Just got a Bosch XDK sensor to try out – seems like it could be the basis of a very functional environmental sensor. It has a bunch of hardware sensors in a nice little package that includes a battery, WiFi and Bluetooth connectivity and can be wall mounted. You can certainly do the same thing with a Raspberry Pi but it is not so convenient, especially when you need battery power.

The plan is to get MQTT working and hook it up to Apache NiFi to integrate it with my other Raspberry Pi based environmental sensors.

Manifold – a new networking infrastructure for rtndf

While I have been using MQTT so far for rtndf, I always had in mind using my own infrastructure. I have been developing the concepts on and off since about 2003 and there’s a direct line from the early versions (intended for clusters of robots to form ad-hoc meshes), through SyntroNet and SNC to the latest incarnation called Manifold. It has some nice features such as auto-discovery, optimized distributed multicast, easy resilience and a distributed directory system that makes node discovery really easy.

The Manifold is made up of nodes. The most important node is ManifoldNexus which forms the hyper-connected fabric of the Manifold. The plan is for rtndf apps to become Manifold nodes to take advantage of the capabilities of Manifold. Manifold has APIs for C++ and Python.

Even though it is very new, Manifold is working quite well.
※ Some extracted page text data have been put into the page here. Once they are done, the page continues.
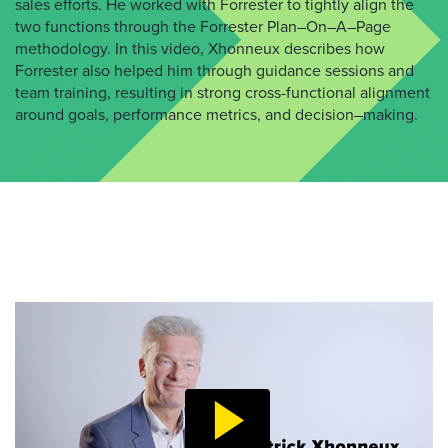
sales
efforts. He worked with Forrester to tightly align
the
two functions
through the Forrester Plan
–
On
–
A
–
Page
methodology
. In this video,
Xhonneux
describes how
Forrester
also helped him through guidance sessions and
team training, resulting in strong cross-functional
alignment
around goals, performance metrics, and decision
–
making.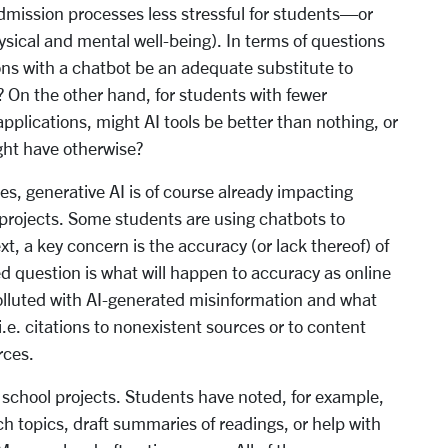
mission processes less stressful for students—or
ysical and mental well-being). In terms of questions
ions with a chatbot be an adequate substitute to
? On the other hand, for students with fewer
plications, might AI tools be better than nothing, or
ght have otherwise?
es, generative AI is of course already impacting
 projects. Some students are using chatbots to
t, a key concern is the accuracy (or lack thereof) of
d question is what will happen to accuracy as online
lluted with AI-generated misinformation and what
e. citations to nonexistent sources or to content
rces.
n school projects. Students have noted, for example,
h topics, draft summaries of readings, or help with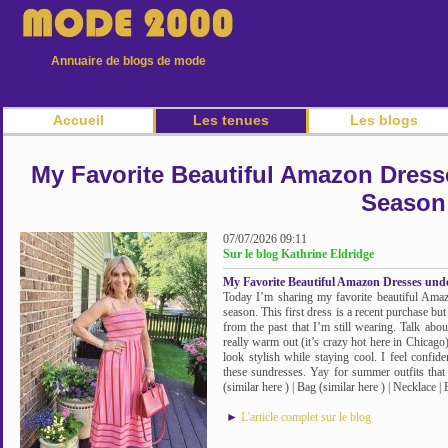
Annuaire de blogs de mode
Accueil
Les tenues
Les blogs
My Favorite Beautiful Amazon Dress
Season
07/07/2026 09:11
Sur le blog Kathrine Eldridge
My Favorite Beautiful Amazon Dresses und
Today I’m sharing my favorite beautiful Ama
season. This first dress is a recent purchase bu
from the past that I’m still wearing. Talk abo
really warm out (it’s crazy hot here in Chicago
look stylish while staying cool. I feel confid
these sundresses. Yay for summer outfits that
(similar here ) | Bag (similar here ) | Necklace |
►
L'article complet sur le blog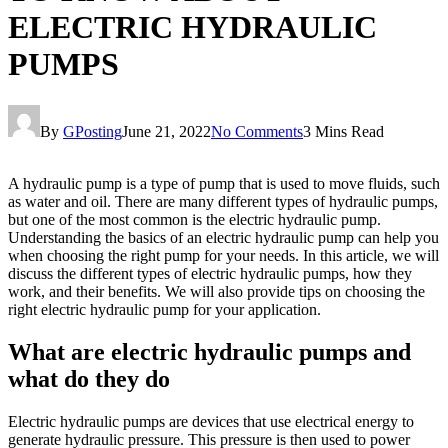
ELECTRIC HYDRAULIC
PUMPS
By
GPosting
June 21, 2022
No Comments
3 Mins Read
A hydraulic pump is a type of pump that is used to move fluids, such
as water and oil. There are many different types of hydraulic pumps,
but one of the most common is the electric hydraulic pump.
Understanding the basics of an electric hydraulic pump can help you
when choosing the right pump for your needs. In this article, we will
discuss the different types of electric hydraulic pumps, how they
work, and their benefits. We will also provide tips on choosing the
right electric hydraulic pump for your application.
What are electric hydraulic pumps and
what do they do
Electric hydraulic pumps are devices that use electrical energy to
generate hydraulic pressure. This pressure is then used to power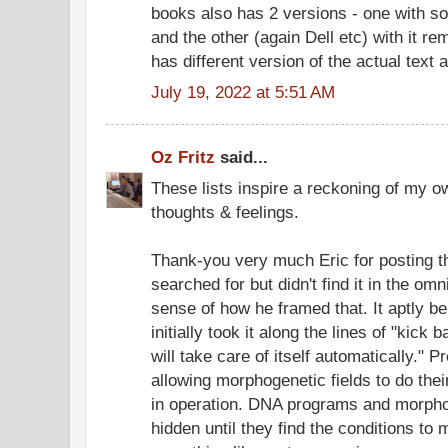
books also has 2 versions - one with so
and the other (again Dell etc) with it re
has different version of the actual text a
July 19, 2022 at 5:51 AM
Oz Fritz
said...
These lists inspire a reckoning of my o
thoughts & feelings.
Thank-you very much Eric for posting t
searched for but didn't find it in the omn
sense of how he framed that. It aptly b
initially took it along the lines of "kick
will take care of itself automatically."
allowing morphogenetic fields to do thei
in operation. DNA programs and morpho
hidden until they find the conditions to 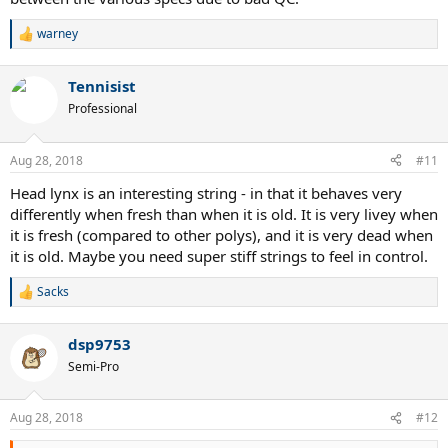
warney
R
e
a
Tennisist
c
t
Professional
i
o
n
Aug 28, 2018
#11
s
:
Head lynx is an interesting string - in that it behaves very
differently when fresh than when it is old. It is very livey when
it is fresh (compared to other polys), and it is very dead when
it is old. Maybe you need super stiff strings to feel in control.
Sacks
R
e
a
dsp9753
c
t
Semi-Pro
i
o
n
Aug 28, 2018
#12
s
: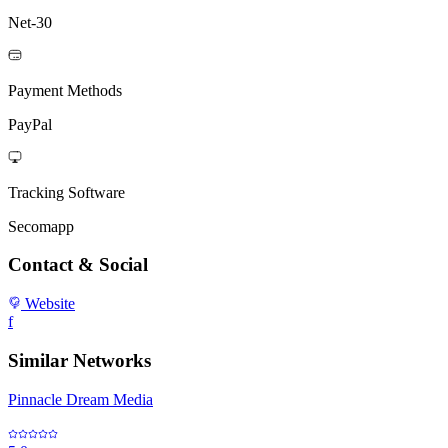
Net-30
Payment Methods
PayPal
Tracking Software
Secomapp
Contact & Social
Website
f
Similar Networks
Pinnacle Dream Media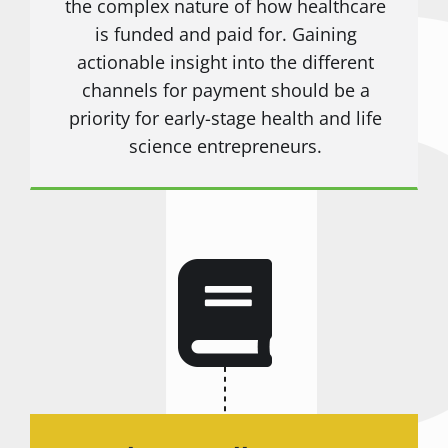
the complex nature of how healthcare
is funded and paid for. Gaining
actionable insight into the different
channels for payment should be a
priority for early-stage health and life
science entrepreneurs.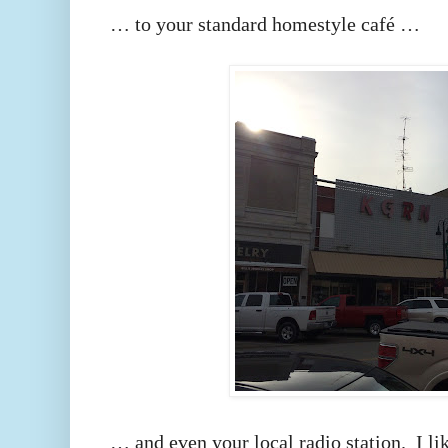
… to your standard homestyle café …
… and even your local radio station. I like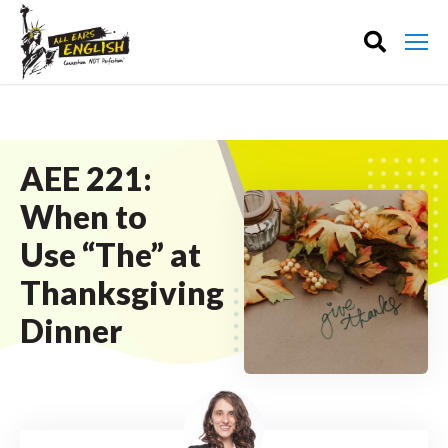
AEE 221:
When to
Use “The” at
Thanksgiving
Dinner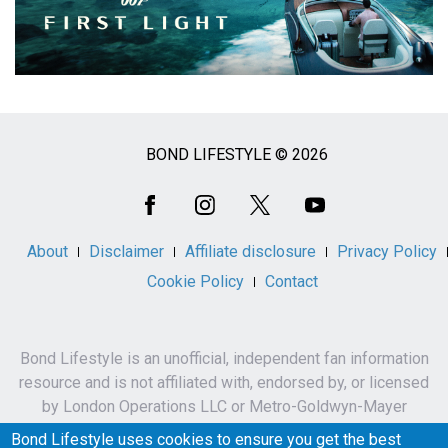
BOND LIFESTYLE © 2026
Social
Media
About
Disclaimer
Affiliate disclosure
Privacy Policy
Cookie Policy
Contact
Bond Lifestyle is an unofficial, independent fan information
resource and is not affiliated with, endorsed by, or licensed
by London Operations LLC or Metro-Goldwyn-Mayer
Studios Inc.
Bond Lifestyle uses cookies to ensure you get the best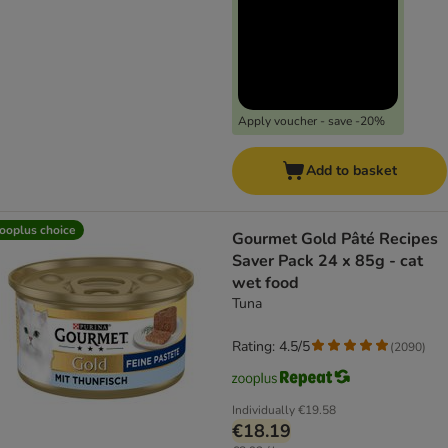
Apply voucher - save -20%
Add to basket
ooplus choice
Gourmet Gold Pâté Recipes
Saver Pack 24 x 85g - cat
wet food
Tuna
Rating: 4.5/5
(
2090
)
Individually
€19.58
€18.19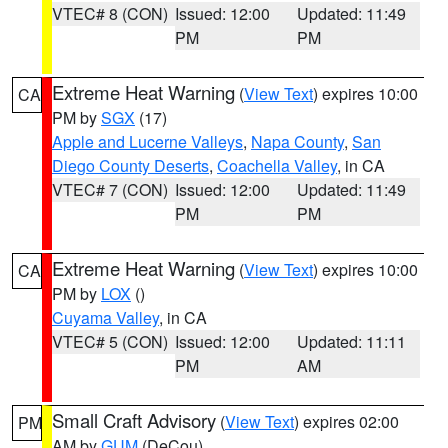
VTEC# 8 (CON)
Issued: 12:00
Updated: 11:49
PM
PM
Extreme Heat Warning
(
View Text
) expires 10:00
CA
PM by
SGX
(17)
Apple and Lucerne Valleys
,
Napa County
,
San
Diego County Deserts
,
Coachella Valley
, in CA
VTEC# 7 (CON)
Issued: 12:00
Updated: 11:49
PM
PM
Extreme Heat Warning
(
View Text
) expires 10:00
CA
PM by
LOX
()
Cuyama Valley
, in CA
VTEC# 5 (CON)
Issued: 12:00
Updated: 11:11
PM
AM
Small Craft Advisory
(
View Text
) expires 02:00
PM
AM by
GUM
(DeCou)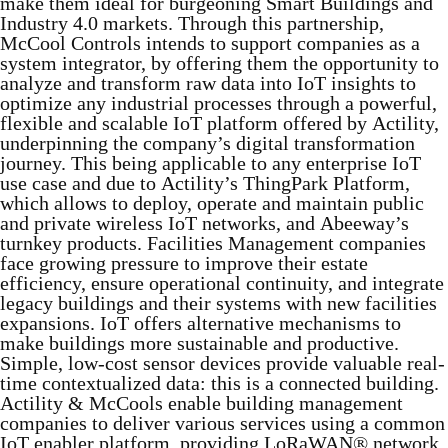
make them ideal for burgeoning Smart Buildings and
Industry 4.0 markets. Through this partnership,
McCool Controls intends to support companies as a
system integrator, by offering them the opportunity to
analyze and transform raw data into IoT insights to
optimize any industrial processes through a powerful,
flexible and scalable IoT platform offered by Actility,
underpinning the company’s digital transformation
journey. This being applicable to any enterprise IoT
use case and due to Actility’s ThingPark Platform,
which allows to deploy, operate and maintain public
and private wireless IoT networks, and Abeeway’s
turnkey products. Facilities Management companies
face growing pressure to improve their estate
efficiency, ensure operational continuity, and integrate
legacy buildings and their systems with new facilities
expansions. IoT offers alternative mechanisms to
make buildings more sustainable and productive.
Simple, low-cost sensor devices provide valuable real-
time contextualized data: this is a connected building.
Actility & McCools enable building management
companies to deliver various services using a common
IoT enabler platform, providing LoRaWAN® network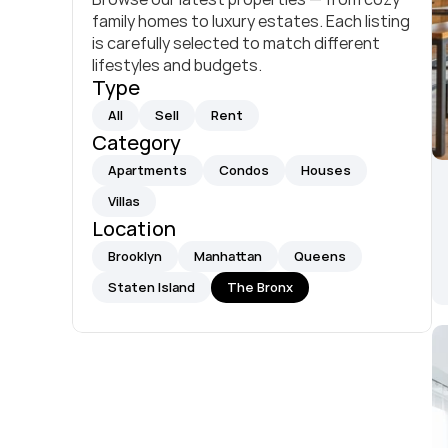
family homes to luxury estates. Each listing 
is carefully selected to match different 
lifestyles and budgets.
Type
All
Sell
Rent
Category
Apartments
Condos
Houses
Villas
Location
Brooklyn
Manhattan
Queens
Staten Island
The Bronx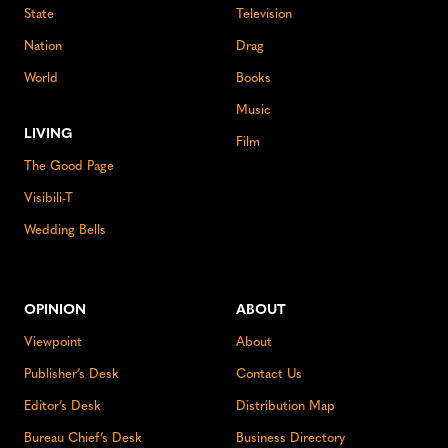
State
Television
Nation
Drag
World
Books
Music
LIVING
Film
The Good Page
Visibili-T
Wedding Bells
OPINION
ABOUT
Viewpoint
About
Publisher’s Desk
Contact Us
Editor’s Desk
Distribution Map
Bureau Chief’s Desk
Business Directory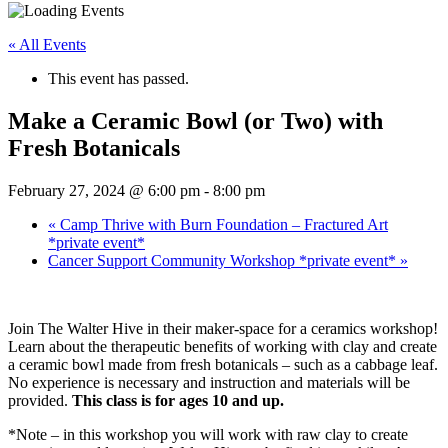
« All Events
This event has passed.
Make a Ceramic Bowl (or Two) with
Fresh Botanicals
February 27, 2024 @ 6:00 pm
-
8:00 pm
«
Camp Thrive with Burn Foundation – Fractured Art
*private event*
Cancer Support Community Workshop *private event*
»
Join The Walter Hive in their maker-space for a ceramics workshop!
Learn about the therapeutic benefits of working with clay and create
a ceramic bowl made from fresh botanicals – such as a cabbage leaf.
No experience is necessary and instruction and materials will be
provided.
This class is for ages 10 and up.
*Note – in this workshop you will work with raw clay to create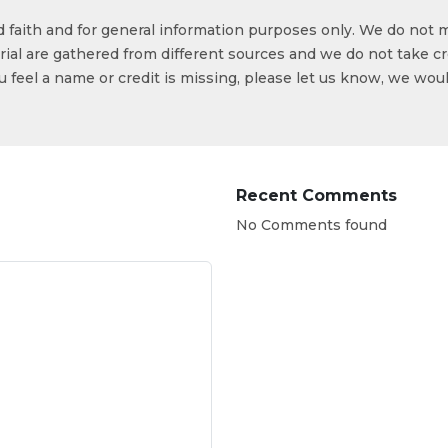
od faith and for general information purposes only. We do not 
ial are gathered from different sources and we do not take cr
ou feel a name or credit is missing, please let us know, we wou
Recent Comments
No Comments found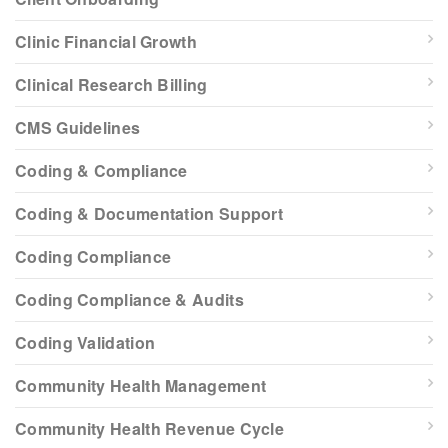
Clinic Financial Growth
Clinical Research Billing
CMS Guidelines
Coding & Compliance
Coding & Documentation Support
Coding Compliance
Coding Compliance & Audits
Coding Validation
Community Health Management
Community Health Revenue Cycle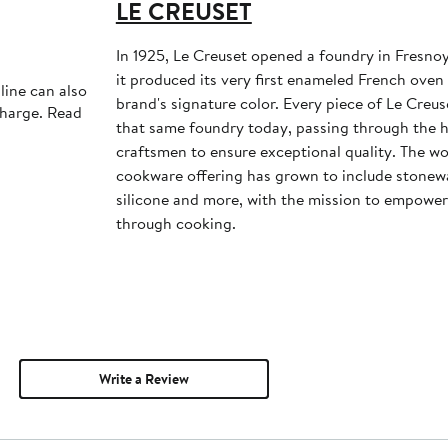
LE CREUSET
In 1925, Le Creuset opened a foundry in Fresno
it produced its very first enameled French ove
line can also
brand's signature color. Every piece of Le Creuse
charge. Read
that same foundry today, passing through the ha
craftsmen to ensure exceptional quality. The w
cookware offering has grown to include stonewar
silicone and more, with the mission to empower
through cooking.
Write a Review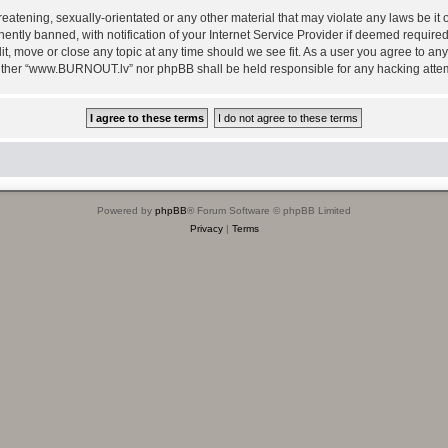
reatening, sexually-orientated or any other material that may violate any laws be i
ly banned, with notification of your Internet Service Provider if deemed required b
, move or close any topic at any time should we see fit. As a user you agree to any
, neither “www.BURNOUT.lv” nor phpBB shall be held responsible for any hacking att
Powered by
phpBB
® Forum Software © phpBB Limited
Privacy
|
Terms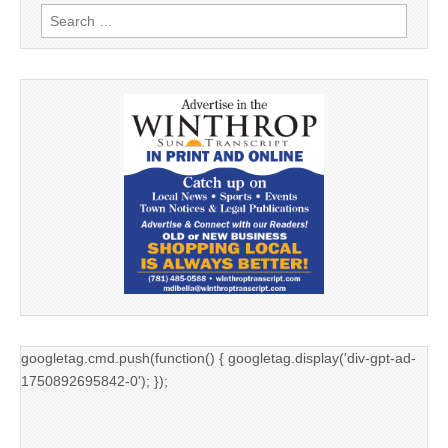
Search
for:
googletag.cmd.push(function() { googletag.display('div-gpt-ad-
1750892695842-0'); });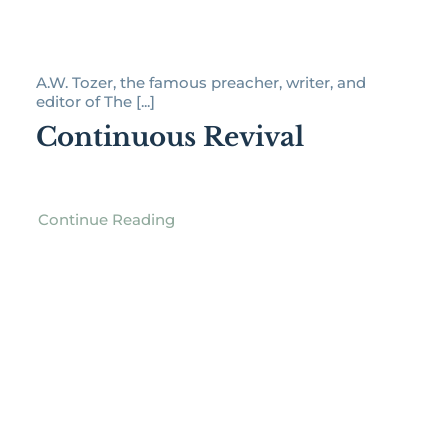
A.W. Tozer, the famous preacher, writer, and
editor of The [...]
Continuous Revival
Continue Reading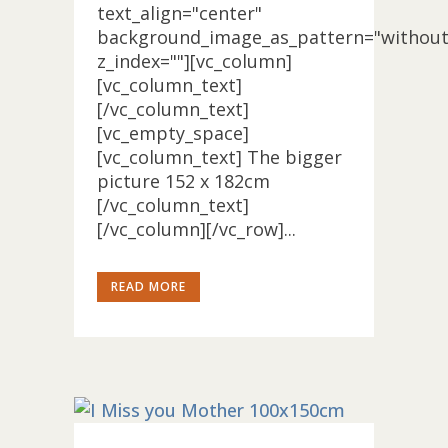
text_align="center"
background_image_as_pattern="without
z_index=""][vc_column]
[vc_column_text]
[/vc_column_text]
[vc_empty_space]
[vc_column_text] The bigger
picture 152 x 182cm
[/vc_column_text]
[/vc_column][/vc_row]...
READ MORE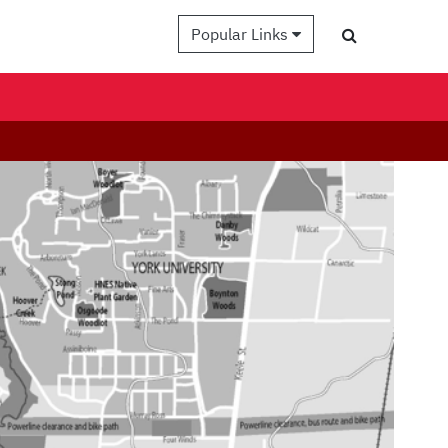
Popular Links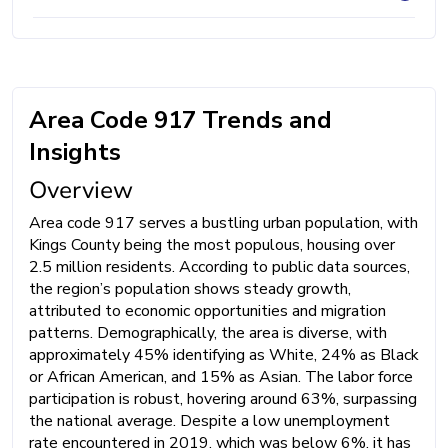
Area Code 917 Trends and
Insights
Overview
Area code 917 serves a bustling urban population, with
Kings County being the most populous, housing over
2.5 million residents. According to public data sources,
the region’s population shows steady growth,
attributed to economic opportunities and migration
patterns. Demographically, the area is diverse, with
approximately 45% identifying as White, 24% as Black
or African American, and 15% as Asian. The labor force
participation is robust, hovering around 63%, surpassing
the national average. Despite a low unemployment
rate encountered in 2019, which was below 6%, it has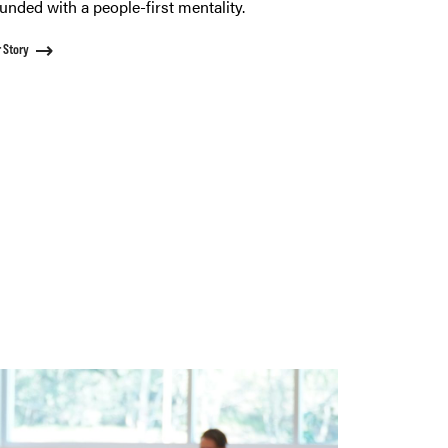
unded with a people-first mentality.
 Story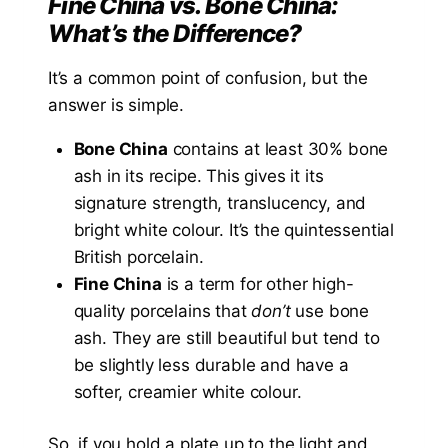
Fine China vs. Bone China:
What’s the Difference?
It’s a common point of confusion, but the
answer is simple.
Bone China
contains at least 30% bone
ash in its recipe. This gives it its
signature strength, translucency, and
bright white colour. It’s the quintessential
British porcelain.
Fine China
is a term for other high-
quality porcelains that
don’t
use bone
ash. They are still beautiful but tend to
be slightly less durable and have a
softer, creamier white colour.
So, if you hold a plate up to the light and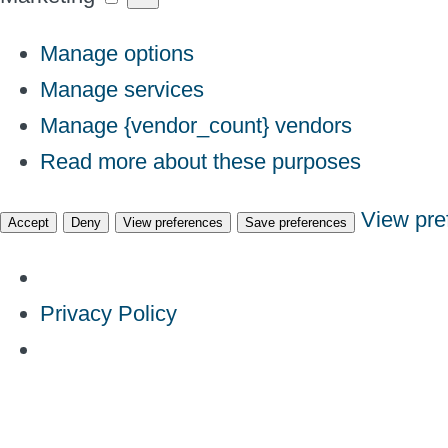
Manage options
Manage services
Manage {vendor_count} vendors
Read more about these purposes
View pre
Accept
Deny
View preferences
Save preferences
Privacy Policy
Skip
to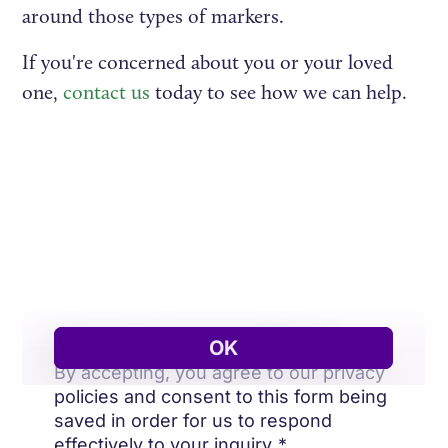
around those types of markers.
If you're concerned about you or your loved
one,
contact us
today to see how we can help.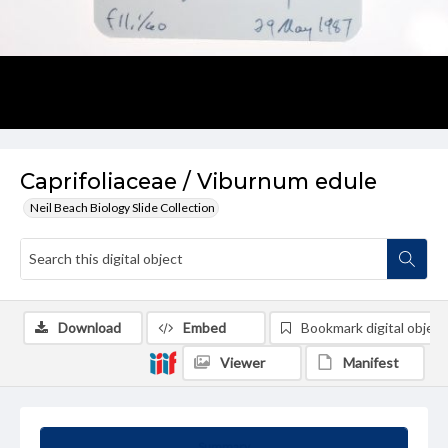
Caprifoliaceae / Viburnum edule
Neil Beach Biology Slide Collection
Download
Embed
Bookmark digital object
Viewer
Manifest
Summary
Using Python source and sink scripts, it’s possible get throughput of around 2G bytes per second for both end to end (E2E) and multicast traffic. This figure was obtained using 5000 400,000 byte packets per second on an I7 5820K machine. Between machines, rates are obviously limited by link speeds for large packets. Round-trip E2E latency is around 50uS for small packets which could probably be improved. Maximum E2E message rate is about 100,000 per second between two nodes.

Manifold does potentially lend itself to being used with poll mode Ethernet links and shared memory links. Poll mode shared memory links are especially effective as latency is minimized and data predominately bounces off the CPU’s caches, not to mention DPDK links for inter-machine connectivity. Plenty of work left to do…

picam – a Python rtndf video pipeline processing element for the Raspberry Pi/PiCamera

IMG_5370rtndf now has a simple Python script that allows a Raspberry Pi fitted with PiCamera to be used as a PPE to generate an MJPEG video stream over MQTT. The resulting stream looks identical to that generated by uvccam (which works with UVC webcams) so picam and uvccam can be used interchangeably as video sources in rtndf pipelines.